Im Frühherbst einer Karriere, deren Hit-Rekord selbst Garth Brooks nicht knacken konnte, hat Rodney Crowell ganz viel Sehnsucht nach Frühling. Kaum ist die „Old Yellow Moon“-Reunion mit Emmylou Harris Geschichte, schon lässt der 63-jährige Texaner auf „Tarpaper Sky“ jene Studioband musizieren, die ihn 1988 zur New-Country-Bestmarke „Diamonds &Dirt“ mit fünf Nr.-1-Singles am Stück geführt hatte. Dem Ruf wäre nach Bassist Michael Rhodes, Drummer Eddie Bayers und Gitarrist Steuart Smith (zuletzt ein Eagle) wohl auch Barry Beckett gefolgt, doch verstarb der Ex-Muscle-Shoals-Keyboarder/Produzent bereits 2009.

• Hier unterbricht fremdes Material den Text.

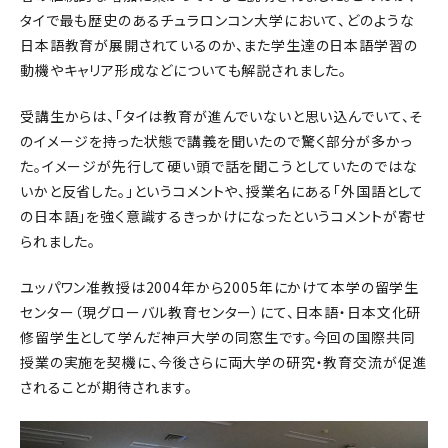
タイで最も歴史のあるチュラロンコン大学において、どのような
日本語教育が展開されているのか、また学生達の日本語学習の
動機やキャリア形成などについても解説されました。
受講生からは、「タイは教育が進んでいないと思い込んでいて、そ
のイメージを持った状態で講義を聞いたので驚く部分が多かっ
た。イメージが先行して硬い頭で話を聞こうとしていたのではな
いかと反省した。」というコメントや、授業名にある「外国語として
の日本語」を強く意識するきっかけになったというコメントが寄せ
られました。
ユッパワン准教授は2004年から2005年にかけて本学の留学生
センター（現グローバル教育センター）にて、日本語・日本文化研
修留学生として学んだ神戸大学の同窓生です。今回の国際共同
授業の実施を契機に、今後さらに両大学の研究・教育交流が促進
されることが期待されます。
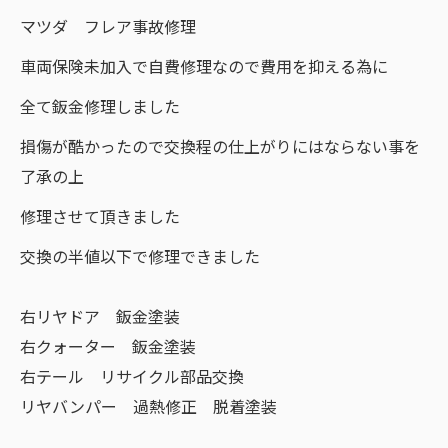
マツダ フレア事故修理
車両保険未加入で自費修理なので費用を抑える為に
全て鈑金修理しました
損傷が酷かったので交換程の仕上がりにはならない事を
了承の上
修理させて頂きました
交換の半値以下で修理できました
右リヤドア 鈑金塗装
右クォーター 鈑金塗装
右テール リサイクル部品交換
リヤバンパー 過熱修正 脱着塗装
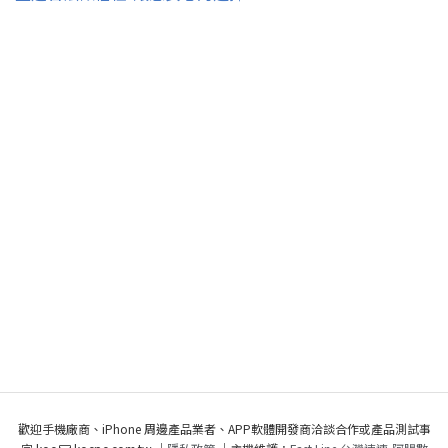
歡迎手機廠商、iPhone 周邊產品業者、APP軟體開發商洽談合作或產品測試事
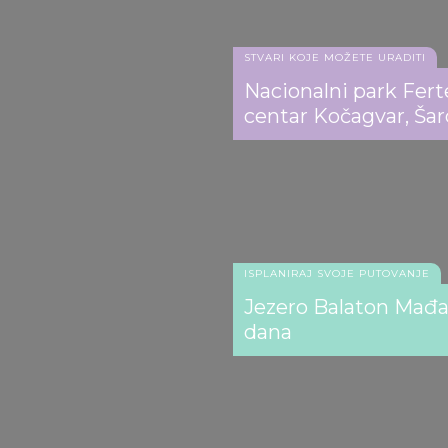
STVARI KOJE MOŽETE URADITI
Nacionalni park Fert
centar Kočagvar, Ša
ISPLANIRAJ SVOJE PUTOVANJE
Jezero Balaton Mađar
dana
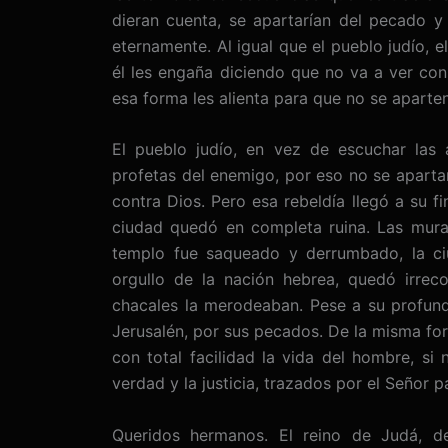
dieran cuenta, se apartarían del pecado 
eternamente. Al igual que el pueblo judío, 
él les engaña diciendo que no va a ver con
esa forma les alienta para que no se aparte
El pueblo judío, en vez de escuchar las 
profetas del enemigo, por eso no se apart
contra Dios. Pero esa rebeldía llegó a su fi
ciudad quedó en completa ruina. Las mural
templo fue saqueado y derrumbado, la ci
orgullo de la nación hebrea, quedó irrec
chacales la merodeaban. Pese a su profun
Jerusalén, por sus pecados. De la misma fo
con total facilidad la vida del hombre, si
verdad y la justicia, trazados por el Señor 
Queridos hermanos. El reino de Judá, d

„Bist du bereit für die lange Heimreise?“, fragt Crowell im ersten Song. Noch einmal fliegt der Adler im Sonnenaufgang, heulen die Kojoten den Mond an. Doch bittere Weisheiten sprengen die Klischees. Und sei’s nur die geträumte vom besoffenen Onkel Feuerball, der Blut doch nicht für dicker als Whiskey hielt. Nicht zu sentimental zu werden, und gerade so nostalgisch, dass es nicht weh tut – das bekommt Crowell wie kaum ein Zweiter hin.

Der Titelsong, eine schön beobachtete Ode an die Großeltern („Grandma Loved That Old Man“), oder „The Flyboy &The Kid“, seine Verbeugung vor Mentor Guy Clark, rücken das Album nah an das autobiografische „The Houston Kid“ (2001). Doch hier kann Crowell auch anders. Dann balzt er im „Fever On The Bayou“ mal kurz französisch, bittet im Rockabilly-Knaller „Frankie Please“, oder resümiert zu Sax-getöntem Bar-Boogie eine Amour fou: „The paradise called yesterday is what I miss the most/’cause somebody ’s shadow still haunts me like a ghost.“ Überhaupt gibt’s nicht viele Songschreiber, die aus dem alten Thema noch so schön Funken schlagen können wie Crowell, auch bei „Famous Last Words Of A Fool In Love“ im Duett mit Shannon McNally.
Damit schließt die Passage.